いつしか期待することを諦めかけた。それでもただ待ち続けるより何かできないかと考えた。

 

ほとんど電波ウイルス相手に戦うことでしか己の価値を見出せなかったけれど、構わなかった。

相棒と一緒に大好きな人達を守れたらいいなと、その一心で戦い続けてきたのだから。

 

だから今は、守らなきゃ……

 

弟を―――スバルを、守らなきゃ……

 

水希「……行かないと」

 

既のところで本来の目的を思い出し、安否を確認すべく早急に最奥部へと目指す。

 

 

 

 

その頃……。

 

コントロールパネルの前に立ちはだかっていた育田だが、ジェミニが落とした雷を受けて姿形を無くし、立っていたところが今は黒焦げになっている。

 

呆気なくも無惨な散り様に、スバルとしては怒り半分怯え半分といったところか。

逆にウォーロックは、未だ姿を見せず高みの見物をしていたジェミニの行動に不可解だと言い放つ。

 

ウォーロック「分からねぇな。仲間討ちまでして手柄が欲しいのかよ、テメェ?」

ジェミニ『否定はしないさ。こちらとしても予定が変わったもんだからな』

ウォーロック「何だと……?」

ジェミニ『()()がいない今、我が王は近々地球に攻め込む気だぜ。()()()()()を引き連れてでもなぁ!」

ウォーロック「……!?」

 

ジェミニの発言はさすがに聞き捨てならない様子。

ウォーロックとて元は敵側で、捕虜として投獄する話は認知していたが、いないとなれば安否確認は絶望的。
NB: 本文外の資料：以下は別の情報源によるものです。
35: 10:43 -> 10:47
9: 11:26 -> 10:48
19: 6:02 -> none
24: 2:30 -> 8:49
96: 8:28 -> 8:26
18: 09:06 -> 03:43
そもそも生きているかも怪しい時点でどうにもならないが、この際置いておく。

 

問題は、襲撃を仕掛ける目的の根幹は今まで対峙してきた同胞と変わらないことだ。

 

ウォーロック「そりゃ残念だな。引き連れるにしても鍵がなきゃ、うんともすんとも言わないだろ?」

ジェミニ『だからこそだよ、ウォーロック』

 

殺気が膨れ上がるのをいち早く察知するが、攻撃を繰り出される方が僅かに早かった。

 

「『―――ジェミニ・サンダーーー!!!!』」

 

育田にも放たれた一撃が、頭上に迫りくる。

 

……対処法などあるか?

 

無理を承知で避けるか? ――正直なところ厳しい。スバルの反射神経をもってしても、思考が追いつかなければ回避不可だ。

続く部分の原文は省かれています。